The current cap on foreign ownership is 30%, but that could change if the decree drafted by the State Bank of Vietnam is approved.
The government has directed Vietnam’s stronger financial institutions to take over weaker ones and DongABank, CB, OceanBank and GPBank have been classified as "weak" lenders in need of restructuring.
To date, four lenders -- Vietcombank, MB, HDBank and VPBank -- have revealed plans to acquire their struggling competitors.
At an annual shareholder meeting in late April, Vietcombank chairman Pham Quang Dung said the bank plans to acquire a weak bank in line with the central bank’s plan.
MB bank has announced that it intends to acquire OceanBank for zero dong.
An MB executive noted that the failing institution accounts for less than 10% of MB’s total assets, and its accumulated losses are no more than VND20 trillion (some $806.45 million).
"Cooperating with this bank (OceanBank) is both a political task and an opportunity for MB," said MB Vice Chairman Luu Trung Thai at OceanBank’s 2022 business conference early this year.

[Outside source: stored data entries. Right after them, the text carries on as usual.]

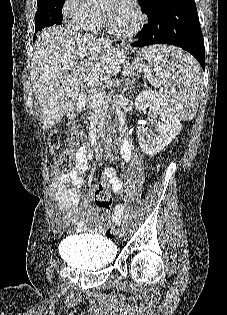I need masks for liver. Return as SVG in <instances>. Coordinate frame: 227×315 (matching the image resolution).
I'll return each instance as SVG.
<instances>
[{
    "label": "liver",
    "mask_w": 227,
    "mask_h": 315,
    "mask_svg": "<svg viewBox=\"0 0 227 315\" xmlns=\"http://www.w3.org/2000/svg\"><path fill=\"white\" fill-rule=\"evenodd\" d=\"M172 48L193 59L183 50ZM122 58L121 51L103 39L63 26L41 31L34 44L30 77L41 108L43 130L75 110L87 78L117 71Z\"/></svg>",
    "instance_id": "1"
}]
</instances>
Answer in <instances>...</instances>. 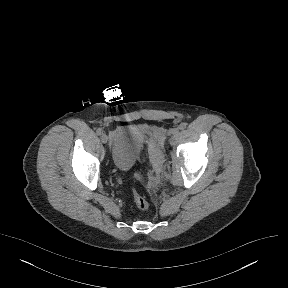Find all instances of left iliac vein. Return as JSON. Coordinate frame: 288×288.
Segmentation results:
<instances>
[{
	"mask_svg": "<svg viewBox=\"0 0 288 288\" xmlns=\"http://www.w3.org/2000/svg\"><path fill=\"white\" fill-rule=\"evenodd\" d=\"M178 132H179V129H178V128H173V129L170 130V134H172V135H175V134H177Z\"/></svg>",
	"mask_w": 288,
	"mask_h": 288,
	"instance_id": "4c4485c4",
	"label": "left iliac vein"
}]
</instances>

According to a State Bank roadmap approved by the government, MB will coordinate with OceanBank to develop an acquisition plan and submit it to the government for approval.
HDBank shareholders also approved a plan to acquire a weaker lender for zero dong in August.

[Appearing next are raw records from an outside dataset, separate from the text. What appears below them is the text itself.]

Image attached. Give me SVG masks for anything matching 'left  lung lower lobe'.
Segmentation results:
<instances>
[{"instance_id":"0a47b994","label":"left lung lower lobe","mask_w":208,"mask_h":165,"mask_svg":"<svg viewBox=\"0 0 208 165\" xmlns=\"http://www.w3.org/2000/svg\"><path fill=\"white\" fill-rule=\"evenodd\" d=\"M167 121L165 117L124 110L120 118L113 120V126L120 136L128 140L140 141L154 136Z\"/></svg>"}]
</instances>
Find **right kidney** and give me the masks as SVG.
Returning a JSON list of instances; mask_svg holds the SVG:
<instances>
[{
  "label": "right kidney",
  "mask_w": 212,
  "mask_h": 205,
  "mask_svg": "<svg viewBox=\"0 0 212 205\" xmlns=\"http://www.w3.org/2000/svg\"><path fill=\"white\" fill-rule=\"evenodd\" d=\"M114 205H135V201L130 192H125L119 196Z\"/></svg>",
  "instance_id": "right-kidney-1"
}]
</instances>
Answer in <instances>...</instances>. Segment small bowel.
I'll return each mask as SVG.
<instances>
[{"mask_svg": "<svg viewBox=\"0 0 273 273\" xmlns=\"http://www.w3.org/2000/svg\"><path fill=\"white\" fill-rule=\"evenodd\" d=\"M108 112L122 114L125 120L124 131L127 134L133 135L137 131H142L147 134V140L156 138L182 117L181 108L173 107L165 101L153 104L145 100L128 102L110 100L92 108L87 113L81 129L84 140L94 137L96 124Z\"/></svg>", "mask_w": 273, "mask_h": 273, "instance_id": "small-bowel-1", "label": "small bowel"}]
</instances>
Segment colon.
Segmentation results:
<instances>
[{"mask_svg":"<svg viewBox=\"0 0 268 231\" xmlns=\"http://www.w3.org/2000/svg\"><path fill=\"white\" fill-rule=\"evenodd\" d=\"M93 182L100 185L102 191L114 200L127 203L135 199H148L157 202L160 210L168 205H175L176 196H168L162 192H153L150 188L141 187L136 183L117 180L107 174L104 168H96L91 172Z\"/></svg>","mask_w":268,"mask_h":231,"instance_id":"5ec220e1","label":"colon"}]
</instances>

HDBank general director Pham Quoc Thanh has said the bank is prepared for the acquisition.
VPBank has not yet consulted with shareholders on acquiring a struggling bank yet, but its chairman Ngo Chi Dung has reported that his team is definitely considering an acquisition.
As of September 30, Vietnam had nine foreign banks, four state-owned banks and 31 joint stock banks, according to a statement posted on the central bank’s website.